Eğer birinciyi kasdetmişse ona:
Bu takdirde bu insandır Eğer sen insan bu iki şeyden mürekeptir
diyorsan sana:
"Bu takdirde canlı ve konuşan kendi başına kaim iki
cevherdir" denilir. Sen:
"Bunlar hariçte var olan insanda iki cevher vardır;
biri canlı, diğeri konuşan." dersen bu durumda hariçte mevcut olan insanın,
muayyen insanın dışında iki cevherin olması gerekir. Bu duyulursa ve akla ağır
gelen bir şeydir.
Eğer o: "Ben bununla insanın canlı ve konuşan olarak tarif edilmesini kastediyorum" derse ona denilir ki:
"İşte sahih olan mana budur, ancak sıfatlar cüzler
olarak isimlendirilmiştir. Mevsuf, bu,sıfatlardan mürekkeptir. Bu sıfatlar ondan
öncedir. Zihinde ve hariçte varlığı onlara dayanmaktadır tıpkı cüzün kül olana,
basitin mürekkep olana takdimi gibi. Bütün bu (takdimler) fasit olduğu sarih
akılla bilinen şeylerdir."
Eğer o: "İnsan canlılık ve konuşabilirlikten mürekkeptir"
derse ona:
"Eğer sen canlılık ve konuşabilirlikle "canlı" ve "konuşan"ı kasdediyorsan, önceki söylediğimiz
geçerlidir. Eğer sen canlı ve konuşanla iki sıfat olarak kaim olan iki araz
kastettiysen bu şu anlama gelir:
"Mevsuf sıfatlarından mürekkeptir, onlar onun
cüzleridir ve ondan öncedirler" Malum cevher arazlardan mürekkep değildir ve
Mevsufun sıfatları harici varlıkta onun önüne geçmez."

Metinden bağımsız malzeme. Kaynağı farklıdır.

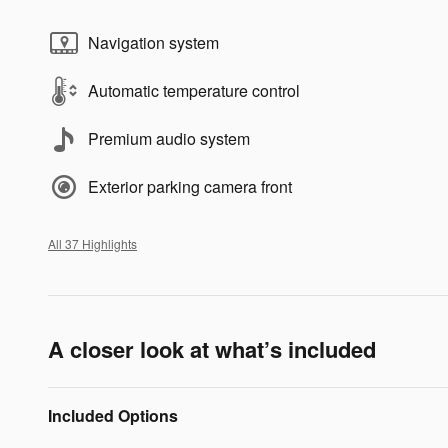
Navigation system
Automatic temperature control
Premium audio system
Exterior parking camera front
All 37 Highlights
A closer look at what’s included
Included Options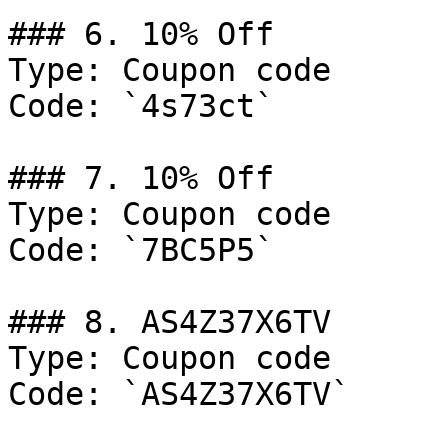
### 6. 10% Off

Type: Coupon code

Code: `4s73ct`

### 7. 10% Off

Type: Coupon code

Code: `7BC5P5`

### 8. AS4Z37X6TV

Type: Coupon code

Code: `AS4Z37X6TV`
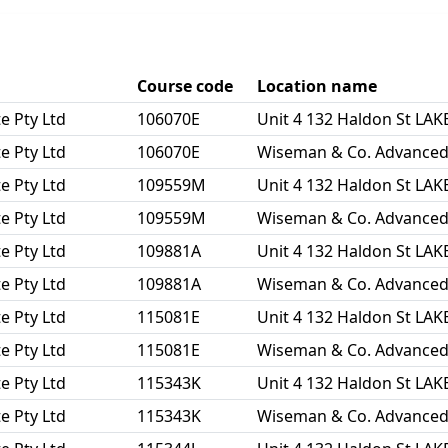
Course code
Location name
e Pty Ltd
106070E
Unit 4 132 Haldon St L
e Pty Ltd
106070E
Wiseman & Co. Advanced L
e Pty Ltd
109559M
Unit 4 132 Haldon St L
e Pty Ltd
109559M
Wiseman & Co. Advanced L
e Pty Ltd
109881A
Unit 4 132 Haldon St L
e Pty Ltd
109881A
Wiseman & Co. Advanced L
e Pty Ltd
115081E
Unit 4 132 Haldon St L
e Pty Ltd
115081E
Wiseman & Co. Advanced L
e Pty Ltd
115343K
Unit 4 132 Haldon St L
e Pty Ltd
115343K
Wiseman & Co. Advanced L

Eğer o: "Ben bununla insanın, o olması yönüyle bundan mürekkep olduğunu kastediyorum"
derse ona denilir ki:
"O o yönüyle insan hariçte varlığı olmayan insandır.
Bilakis o, mutlak insandır. Mutlak olan şeyler sadece zihindedir. O zihinde
mürekkep olarak takdir edilmiştir. Sen cisim, hassas, kendi iradesiyle hareket
eden ve konuşan takdir etmişsen bu varlık sadece zihinde bu şeylerden mürekkep
bir varlık olur."Eğer sen canlı ve konuşan olarak nefiste takdir ettiysen o
zihinde onlardan mürekkep olur."
Ama "hariçte var olan gerçekler bu zihni
şekillerden mürekkeptir" diyorsa bu bozuk olduğu zorunlu olarak bilinen bir
şeydir.
Eğer sen: "Bu ona mutabık ve onu doğrulamaktadır"
dersen nefisle cehalet değil ilim olduğuna göre bu doğrudur. Bu konuda
çeşitli yerlerde geniş açıklamalar yapılır.